Darse una vuelta por El Rastro de Madrid lleva sin más remedio a una plaza en donde hay un soldado de bronce sobre un pedestal, con una lata de petróleo, una antorcha y una cuerda. Una estatua que tiene mucho que ver con lo sucedido el 24 de septiembre de 1895.

Estábamos los españoles en plena bronca con los cubanos —nosotros intentando amarrar Cuba y ellos tratando de que la soltáramos—, cuando se dio una de las más famosas batallas de aquella guerra por la independencia, la batalla de Cascorro, que se hubiera perdido si no llega a ser por el tipo de la lata de petróleo, la antorcha y la cuerda.
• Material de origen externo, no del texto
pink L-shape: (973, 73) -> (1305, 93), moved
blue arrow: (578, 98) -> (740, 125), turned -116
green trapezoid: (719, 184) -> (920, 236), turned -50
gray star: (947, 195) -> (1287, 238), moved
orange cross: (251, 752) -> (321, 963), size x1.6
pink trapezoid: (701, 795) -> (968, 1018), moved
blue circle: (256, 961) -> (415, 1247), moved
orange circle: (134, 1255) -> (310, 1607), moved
Cascorro está tierra adentro, cerca de Camagüey. Allí estaba acuartelado el Regimiento de Infantería María Cristina nº 63 cuando llegaron los independentistas cubanos al mando de un general en jefe con malas pulgas, Máximo Gómez. Aquel que, cuando le preguntaron quiénes eran sus mejores generales para acabar con los españoles en Cuba, respondió: «Los generales junio, julio y agosto». Porque en estos meses las enfermedades tropicales mataban más españoles que las balas.
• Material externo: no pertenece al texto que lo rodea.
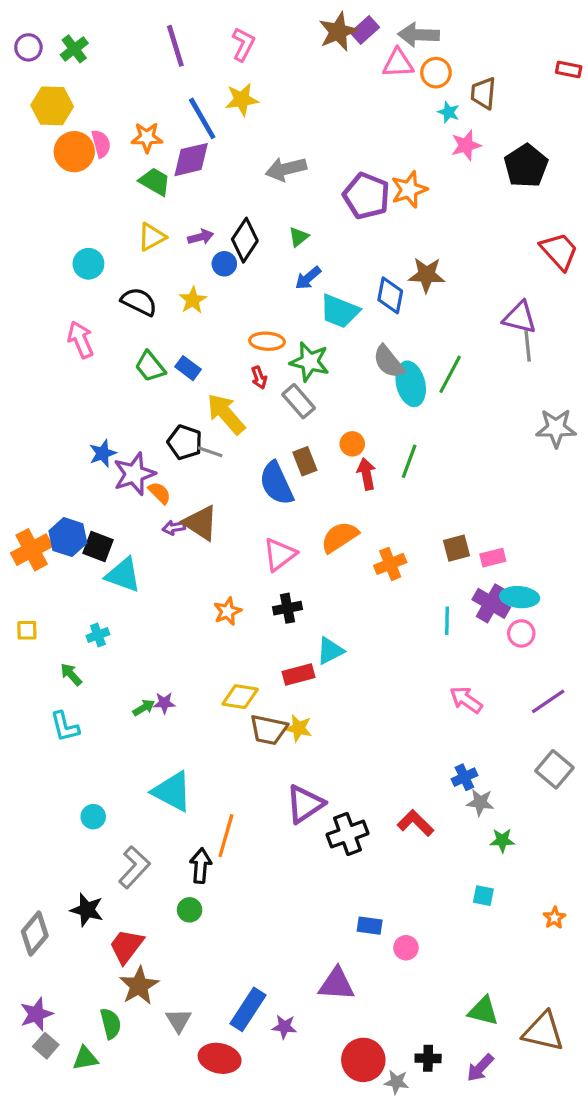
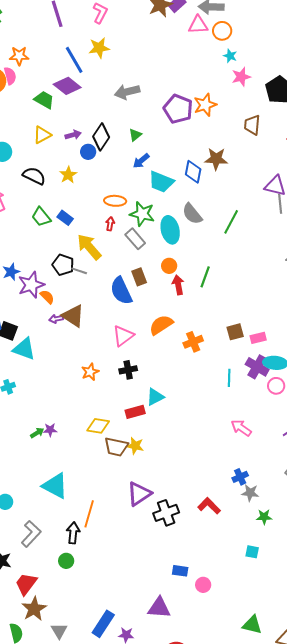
brown trapezoid: (483, 93) -> (252, 125), moved
orange star: (147, 137) -> (19, 56), moved
purple diamond: (191, 160) -> (67, 86), turned 52
red arrow: (259, 378) -> (110, 224), turned -152
cyan ellipse: (411, 384) -> (170, 230), moved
El Regimiento español atrincherado en Cascorro estaba acogotado por el asedio y a punto de sucumbir, cuando un soldado español llamado Eloy Gonzalo, en plan torero, dijo eso de «dejadme solo». Agarró una lata de petróleo y una antorcha, y se ató una cuerda a la cintura. Se deslizó en la noche hacia el campamento cubano, esparció el petróleo, prendió fuego con la antorcha y salió por pies. Aquella acción dio un par de días de respiro hasta que llegaron refuerzos españoles, y entonces los que corrieron fueron los cubanos.
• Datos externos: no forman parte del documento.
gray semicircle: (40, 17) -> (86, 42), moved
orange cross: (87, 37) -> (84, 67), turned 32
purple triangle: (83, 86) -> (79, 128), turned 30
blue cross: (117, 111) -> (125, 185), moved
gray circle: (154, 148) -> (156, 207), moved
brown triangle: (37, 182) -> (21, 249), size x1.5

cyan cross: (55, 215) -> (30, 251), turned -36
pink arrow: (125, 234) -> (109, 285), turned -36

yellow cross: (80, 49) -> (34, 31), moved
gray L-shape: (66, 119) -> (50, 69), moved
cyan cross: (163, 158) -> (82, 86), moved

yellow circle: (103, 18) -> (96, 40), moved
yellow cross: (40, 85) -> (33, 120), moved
¿Que por qué el soldado Eloy Gonzalo llevaba una cuerda atada a la cintura? Porque no se fiaba de que su plan tuviera éxito y pidió a los compañeros de su regimiento que, en caso de que muriera, tiraran de la cuerda y recuperaran su cadáver. El soldado Eloy se libró de morir en aquella refriega, pero no salió vivo de Cuba. Murió en la isla dos años después. Se lo llevó la disentería, una enfermedad tropical. O sea, que acabó matándolo uno de los más efectivos generales de las tropas cubanas. El general junio.

El incidente de la tajada de sandía

La historieta que sigue a continuación es ciertamente extravagante, porque se la conoce como «el incidente de la tajada de sandía». Suena a chiste, pero no tuvo ninguna gracia porque provocó la primera intervención militar de Estados Unidos en Panamá. El día 15 de abril de 1856 un yanqui borracho se paró en un puesto de un mercado de la capital panameña y pidió una tajada de sandía. El vendedor se la dio y a cambio le pidió los cinco centavos que valía. El yanqui, acompañado de cuatro amigotes, se negó a pagar, y se lio una bronca que acabó en pelea de estadounidenses contra panameños. La historia terminó con diecisiete muertos y veintiocho heridos. Y todo por una tajada de sandía.